Friends, history is a tough teacher. Among its harshest lessons is simply this - that all the technical experts in the world, while essential, are not enough. That political leadership while so very welcome and very much needed, is never sufficient.  For absent full, free and meaningful participation of those whose rights hang in the balance, there will not be, there never has ever been, sustained and just progress. 

The struggle against a total system’s discrimination, stigma, coercion, abuse and violence has never been most courageously undertaken by those empowered by it or benefiting from that same toxicity.  No!  Always it has been, and still it is, the strength, defiance and determination of those made casualty of such systems, and the solidarity of civil society actors with them, that have been the more profound, more transformative and more sustained forces for change. 

Nowhere is this more apparent than in respect of the human rights of people with disabilities.  Today we just honor you:  honor you as activists for your humanizing insistence; for your exercise of patience, even forgiveness; for your wisdom and vision, and it is to you that we must be held accountable for the results we now must deliver.

Friends, this is not just a disabilities summit, this is a most profoundly people’s summit – and thus it is about nothing less than fundamental human rights.

Rights?  Conceived seventy years ago, in the aftermath of a Holocaust that also viciously targeted people with disabilities, the Universal Declaration of Human Rights was forged not in privilege nor in prosperity, but amidst rather, the wrack, rubble and ruin of reckless rancor; born of the unfulfilled longing down the ages of the world’s multifarious cultures, human rights are an enduring encapsulation of what a humanizing relationship between power and relative powerlessness. 

Tough as human rights standards may be to uphold, inconvenient as they are to unaccountable power and while under pressure they remain, nonetheless they endure.  For rooted they are, deep in a fundamental proposition to which explicit opposition is inconceivable – that born we all are – equal in dignity and rights.

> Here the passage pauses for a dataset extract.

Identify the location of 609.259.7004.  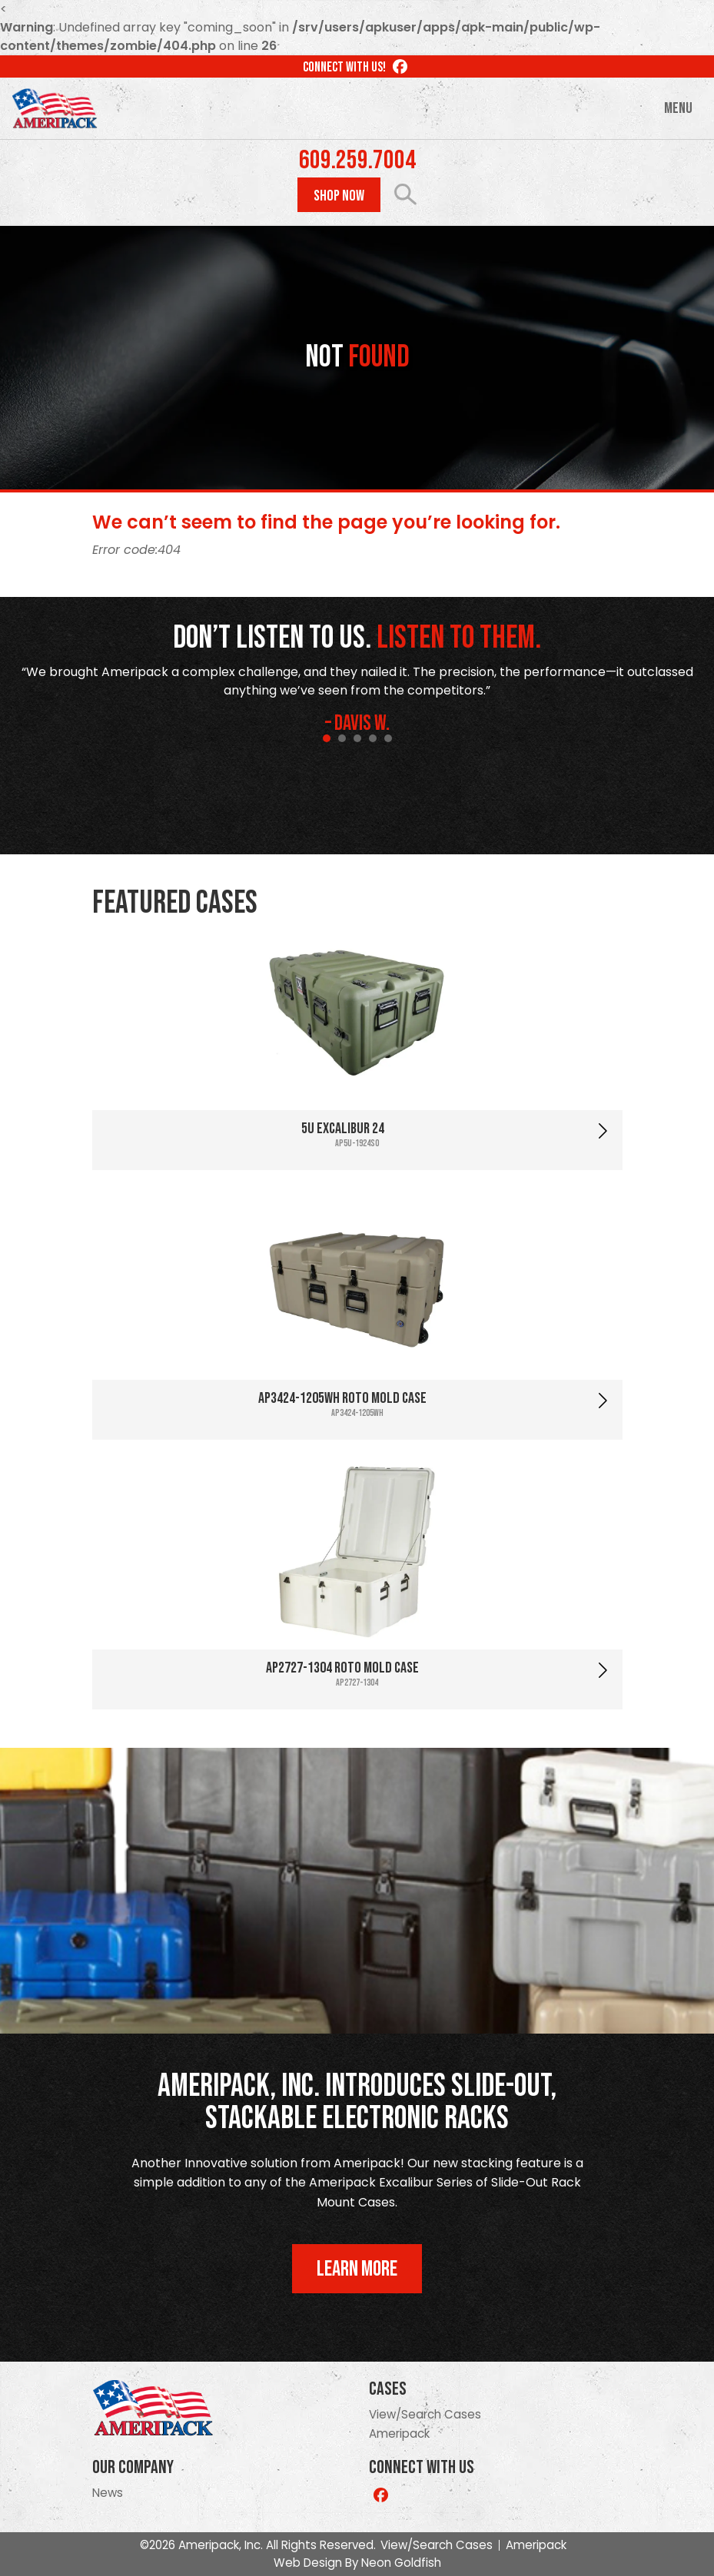 (357, 161). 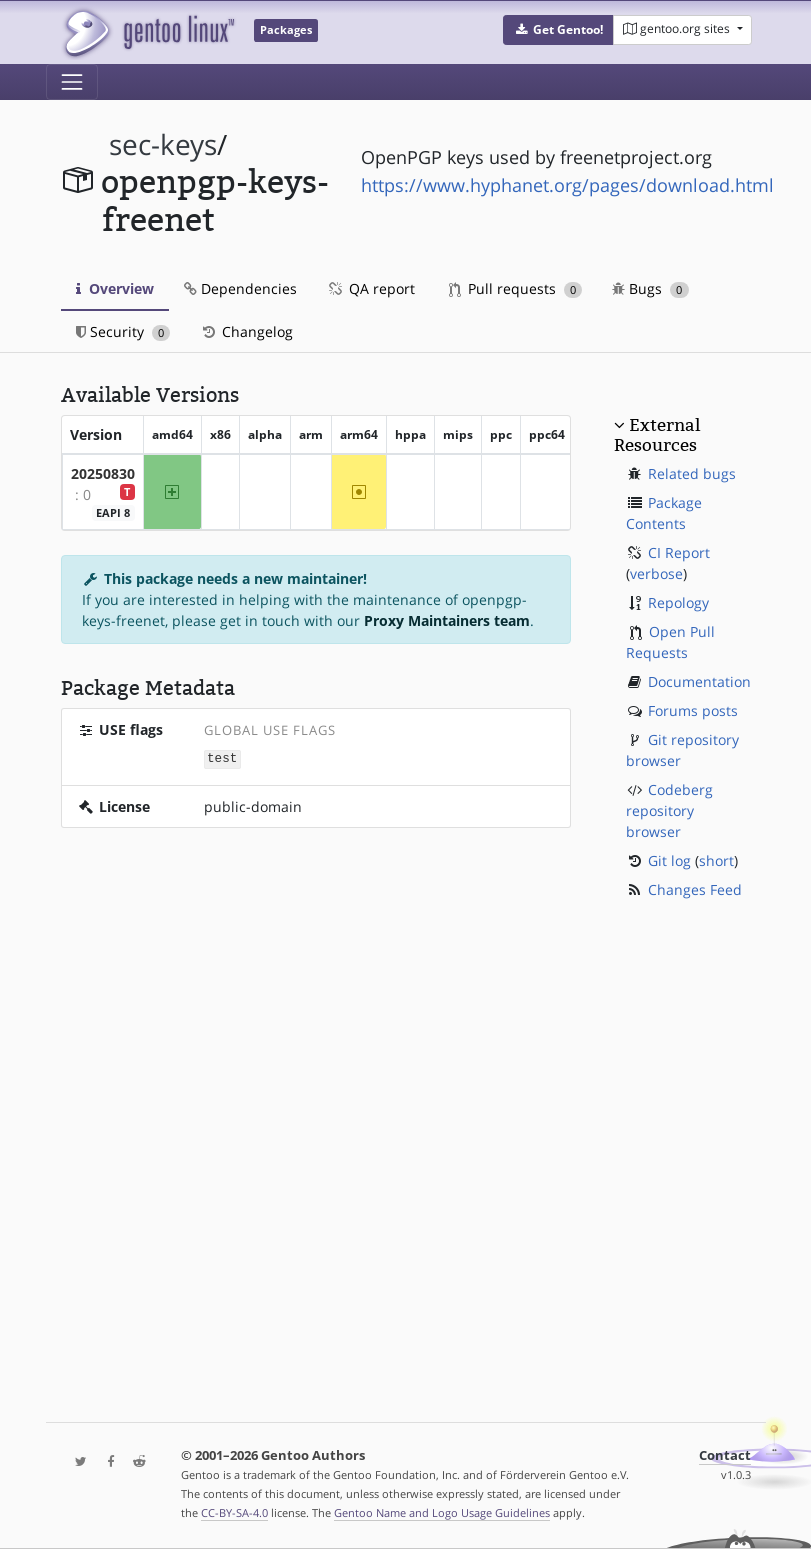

The most swiftly ratified international treaty ever, coming into force ten years ago, the Convention on the Rights of Persons with Disabilities, illuminates both what this means for specific for those of us with disabilities and that with which this Summit must grapple to global standard: non-discrimination, the ending of stigma and hatefulness, legal empowerment, data gathering, and necessity of political will.  But, friends, it is the leadership of people with disabilities themselves that will remain the essential ingredient throughout and from that understanding we waiver at their peril.